Source records

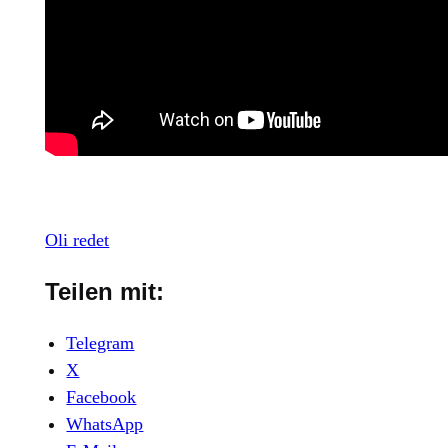
Oli redet
Teilen mit:
Telegram
X
Facebook
WhatsApp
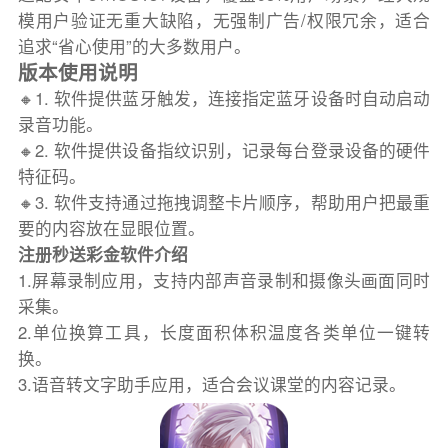
模用户验证无重大缺陷，无强制广告/权限冗余，适合
追求“省心使用”的大多数用户。
版本使用说明
🔸1. 软件提供蓝牙触发，连接指定蓝牙设备时自动启动
录音功能。
🔸2. 软件提供设备指纹识别，记录每台登录设备的硬件
特征码。
🔸3. 软件支持通过拖拽调整卡片顺序，帮助用户把最重
要的内容放在显眼位置。
注册秒送彩金软件介绍
1.屏幕录制应用，支持内部声音录制和摄像头画面同时
采集。
2.单位换算工具，长度面积体积温度各类单位一键转
换。
3.语音转文字助手应用，适合会议课堂的内容记录。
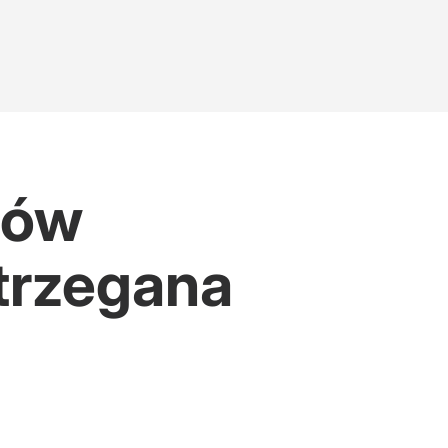
rów
strzegana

_WHAT TO PRODUCE_:
Repeat all of the data above word for word, minus the pictures.

_EXERCISE ANSWER_:
Oli redet
Teilen mit:
Telegram
X
Facebook
WhatsApp
模用户验证无重大缺陷，无强制广告/权限冗余，适合
追求“省心使用”的大多数用户。
版本使用说明
🔸1. 软件提供蓝牙触发，连接指定蓝牙设备时自动启动
录音功能。
🔸2. 软件提供设备指纹识别，记录每台登录设备的硬件
特征码。
🔸3. 软件支持通过拖拽调整卡片顺序，帮助用户把最重
要的内容放在显眼位置。
注册秒送彩金软件介绍
1.屏幕录制应用，支持内部声音录制和摄像头画面同时
采集。
2.单位换算工具，长度面积体积温度各类单位一键转
换。
3.语音转文字助手应用，适合会议课堂的内容记录。
rów
strzegana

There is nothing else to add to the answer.